The Division of Child Support Enforcement (“DCSE”) appeals from a ruling by the trial court setting aside a purported order of the Director of DCSE ostensibly modifying an earlier child support order entered by the trial court.

In the segment of its brief denominated “Jurisdictional Statement,” DCSE avers this appeal is taken “from an order entered on April 8,1997 by the circuit court of Reynolds County[.]” The “order” identified by DCSE appears as an entry on a docket sheet. At the end of the entry is a signature, inferably that of the trial court. The entry reads, in pertinent part:

“Court takes up motion to strike. Argument of counsel on the record. Court finds the order entered administrativly [sic] on December 13, 1995, was entered without judicial approval. Accordingly, said order, set aside and for/not [sic] held. Finding herein is final. Time is of the essence.”

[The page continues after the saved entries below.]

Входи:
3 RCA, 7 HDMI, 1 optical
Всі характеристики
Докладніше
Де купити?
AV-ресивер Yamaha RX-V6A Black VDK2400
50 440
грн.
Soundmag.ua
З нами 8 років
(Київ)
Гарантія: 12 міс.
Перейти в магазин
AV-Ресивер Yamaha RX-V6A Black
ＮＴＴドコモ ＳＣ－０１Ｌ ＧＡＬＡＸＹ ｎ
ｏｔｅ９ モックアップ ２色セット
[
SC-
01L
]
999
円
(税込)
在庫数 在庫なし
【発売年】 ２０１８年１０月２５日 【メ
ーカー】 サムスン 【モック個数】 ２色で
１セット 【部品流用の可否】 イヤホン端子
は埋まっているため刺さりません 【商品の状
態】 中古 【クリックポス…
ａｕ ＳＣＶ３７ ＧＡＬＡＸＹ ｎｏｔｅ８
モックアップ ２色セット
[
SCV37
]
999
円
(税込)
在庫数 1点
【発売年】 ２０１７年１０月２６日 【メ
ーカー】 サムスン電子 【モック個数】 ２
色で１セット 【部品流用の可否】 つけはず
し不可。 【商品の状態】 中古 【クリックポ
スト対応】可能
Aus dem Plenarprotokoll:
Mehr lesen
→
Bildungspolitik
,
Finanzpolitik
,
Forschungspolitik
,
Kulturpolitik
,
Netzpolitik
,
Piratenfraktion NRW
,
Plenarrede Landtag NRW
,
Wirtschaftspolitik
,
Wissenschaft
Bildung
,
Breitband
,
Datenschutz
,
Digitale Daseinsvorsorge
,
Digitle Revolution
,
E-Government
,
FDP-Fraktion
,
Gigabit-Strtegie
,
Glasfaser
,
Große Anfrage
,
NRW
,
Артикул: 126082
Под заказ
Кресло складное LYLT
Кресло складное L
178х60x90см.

Rule 74.01(a), Missouri Rules of Civil Procedure (1997), reads:

“‘Judgment’ as used in these rules includes a decree and any order from which an appeal lies. A judgment is rendered when entered. A judgment is entered when a writing signed by the judge and denominated ‘judgment’ is filed. The judgment may be a separate document or included on the docket sheet of the case.” (Emphasis added.)

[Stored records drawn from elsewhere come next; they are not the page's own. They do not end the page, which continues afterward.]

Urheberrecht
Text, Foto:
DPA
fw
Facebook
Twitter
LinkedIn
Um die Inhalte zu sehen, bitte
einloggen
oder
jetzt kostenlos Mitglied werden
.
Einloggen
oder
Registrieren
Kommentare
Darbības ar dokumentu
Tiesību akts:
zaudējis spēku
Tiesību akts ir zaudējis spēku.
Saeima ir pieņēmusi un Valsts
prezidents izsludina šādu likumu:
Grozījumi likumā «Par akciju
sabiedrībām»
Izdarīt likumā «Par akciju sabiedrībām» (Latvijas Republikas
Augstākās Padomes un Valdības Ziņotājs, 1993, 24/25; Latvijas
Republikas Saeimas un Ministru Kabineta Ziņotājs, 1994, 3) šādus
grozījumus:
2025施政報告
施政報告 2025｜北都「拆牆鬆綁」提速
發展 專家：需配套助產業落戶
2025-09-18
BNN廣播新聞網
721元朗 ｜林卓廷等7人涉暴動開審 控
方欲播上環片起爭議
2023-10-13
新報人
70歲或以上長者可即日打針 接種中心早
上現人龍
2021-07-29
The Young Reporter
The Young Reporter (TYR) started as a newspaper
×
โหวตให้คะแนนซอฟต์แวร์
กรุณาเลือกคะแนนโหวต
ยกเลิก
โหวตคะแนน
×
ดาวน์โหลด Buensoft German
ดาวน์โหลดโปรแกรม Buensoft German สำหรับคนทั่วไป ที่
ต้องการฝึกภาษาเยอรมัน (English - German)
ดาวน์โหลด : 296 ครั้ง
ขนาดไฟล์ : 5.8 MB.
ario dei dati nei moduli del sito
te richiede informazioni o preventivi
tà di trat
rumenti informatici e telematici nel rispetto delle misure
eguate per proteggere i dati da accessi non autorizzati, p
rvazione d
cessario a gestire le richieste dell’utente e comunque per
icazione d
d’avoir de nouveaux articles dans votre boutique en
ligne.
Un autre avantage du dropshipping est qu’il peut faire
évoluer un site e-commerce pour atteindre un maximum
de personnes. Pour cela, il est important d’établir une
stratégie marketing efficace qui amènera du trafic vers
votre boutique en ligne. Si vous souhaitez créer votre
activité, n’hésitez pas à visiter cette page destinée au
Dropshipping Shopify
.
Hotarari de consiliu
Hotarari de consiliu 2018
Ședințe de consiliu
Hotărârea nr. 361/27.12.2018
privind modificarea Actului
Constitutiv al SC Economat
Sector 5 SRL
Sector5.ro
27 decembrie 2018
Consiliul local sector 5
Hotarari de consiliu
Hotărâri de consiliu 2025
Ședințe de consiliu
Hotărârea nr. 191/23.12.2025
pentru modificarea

The entry of April 8, 1997, fails to satisfy the requirements of Rule 74.01(a) for a judgment in that the entry is not denominated a “judgment.” Indeed, the word “judgment” appears nowhere in the entry. Consequently, the entry is not a judgment. City of St. Louis v. Hughes, 950 S.W.2d 850, 853[2] and [3-5]. See: Skalecki v. Small, 951 S.W.2d 342, 346 (Mo.App. S.D.1997).

Because the entry is not a judgment, this appeal must be dismissed. Hughes, 950 S.W.2d at 852-53.

So ordered.

GARRISON, P.J., and PREWITT, J., concur.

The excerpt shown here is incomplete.